++++ Input records
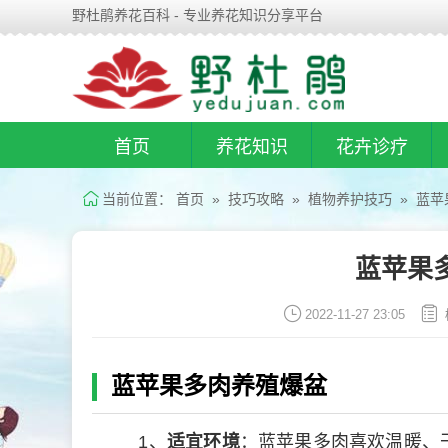
野杜鹃养花百科 - 专业养花知识分享平台
首页
养花知识
花卉诊疗
当前位置：
首页
»
技巧攻略
»
植物养护技巧
» 蓝苹
蓝苹果
2022-11-27 23:05
蓝苹果多肉养殖爆盆
1、
适宜环境
：蓝苹果多肉喜欢温暖、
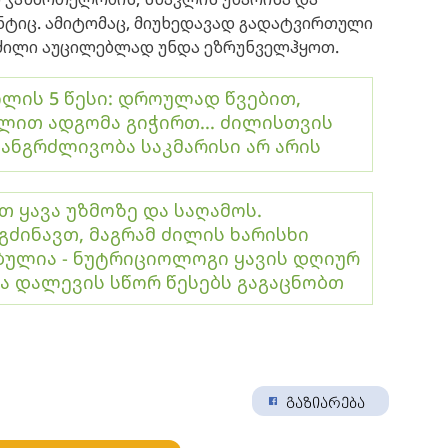
ნტიც. ამიტომაც, მიუხედავად გადატვირთული
ი ძილი აუცილებლად უნდა ეზრუნველჰყოთ.
ილის 5 წესი: დროულად წვებით,
ლით ადგომა გიჭირთ... ძილისთვის
ანგრძლივობა საკმარისი არ არის
 ყავა უზმოზე და საღამოს.
გძინავთ, მაგრამ ძილის ხარისხი
ბულია - ნუტრიციოლოგი ყავის დღიურ
ა დალევის სწორ წესებს გაგაცნობთ
გაზიარება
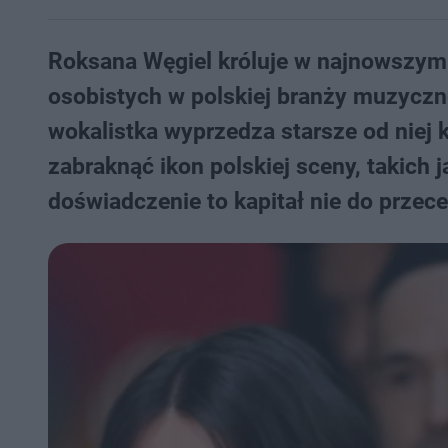
Roksana Węgiel króluje w najnowszym
osobistych w polskiej branży muzyczn
wokalistka wyprzedza starsze od niej 
zabraknąć ikon polskiej sceny, takich 
doświadczenie to kapitał nie do przece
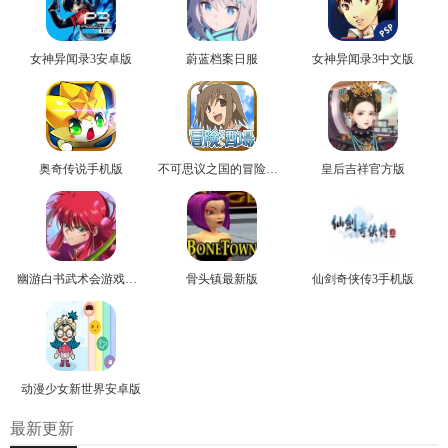
女神异闻录3安卓版
蔚蓝档案日服
女神异闻录3中文版
奥奇传说手机版
不可思议之国的冒险官方版
皇后吉祥官方版
幽游白书武术会游戏正版
骨头镇最新版
仙剑奇侠传3手机版
动漫少女新世界安卓版
最新更新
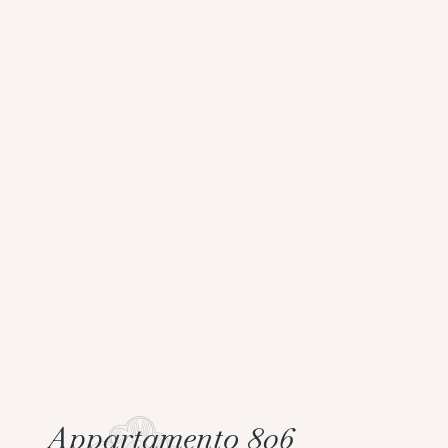
Appartamento 806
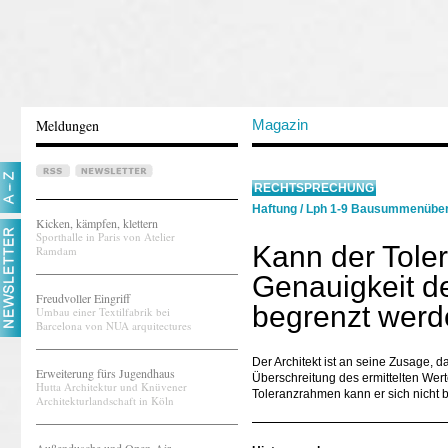
Meldungen
Magazin
RECHTSPRECHUNG
Haftung
/
Lph 1-9 Bausummenüber
Kicken, kämpfen, klettern
Sporthalle in Paris von Atelier
Kann der Tole
Ramdam
Genauigkeit de
Freudvoller Eingriff
begrenzt wer
Umbau einer Textilfabrik bei
Barcelona von NUA arquitectures
Der Architekt ist an seine Zusage, 
Erweiterung fürs Jugendhaus
Überschreitung des ermittelten Wer
Hutta Architektur und Knüvener
Toleranzrahmen kann er sich nicht b
Architekturlandschaft in Köln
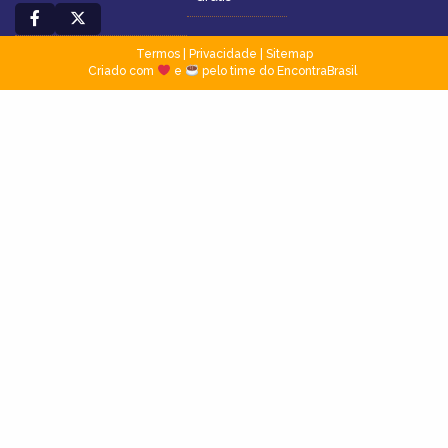
Termos
|
Privacidade
|
Sitemap
Criado com
e
pelo time do EncontraBrasil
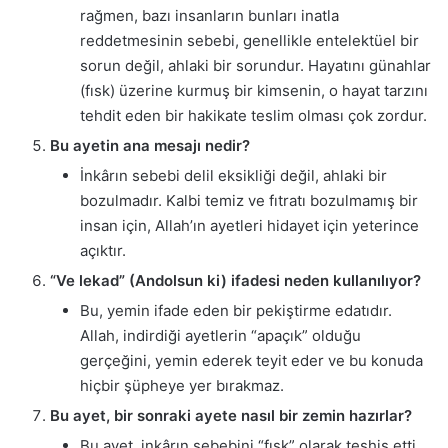
rağmen, bazı insanların bunları inatla
reddetmesinin sebebi, genellikle entelektüel bir
sorun değil, ahlaki bir sorundur. Hayatını günahlar
(fısk) üzerine kurmuş bir kimsenin, o hayat tarzını
tehdit eden bir hakikate teslim olması çok zordur.
Bu ayetin ana mesajı nedir?
İnkârın sebebi delil eksikliği değil, ahlaki bir
bozulmadır. Kalbi temiz ve fıtratı bozulmamış bir
insan için, Allah’ın ayetleri hidayet için yeterince
açıktır.
“Ve lekad” (Andolsun ki) ifadesi neden kullanılıyor?
Bu, yemin ifade eden bir pekiştirme edatıdır.
Allah, indirdiği ayetlerin “apaçık” olduğu
gerçeğini, yemin ederek teyit eder ve bu konuda
hiçbir şüpheye yer bırakmaz.
Bu ayet, bir sonraki ayete nasıl bir zemin hazırlar?
Bu ayet, inkârın sebebini “fısk” olarak teşhis etti.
++++++++
## Assignment
Using the listing above, find how many lines include "polskiej"; reply with the number and no other words.

## Solution for this problem
2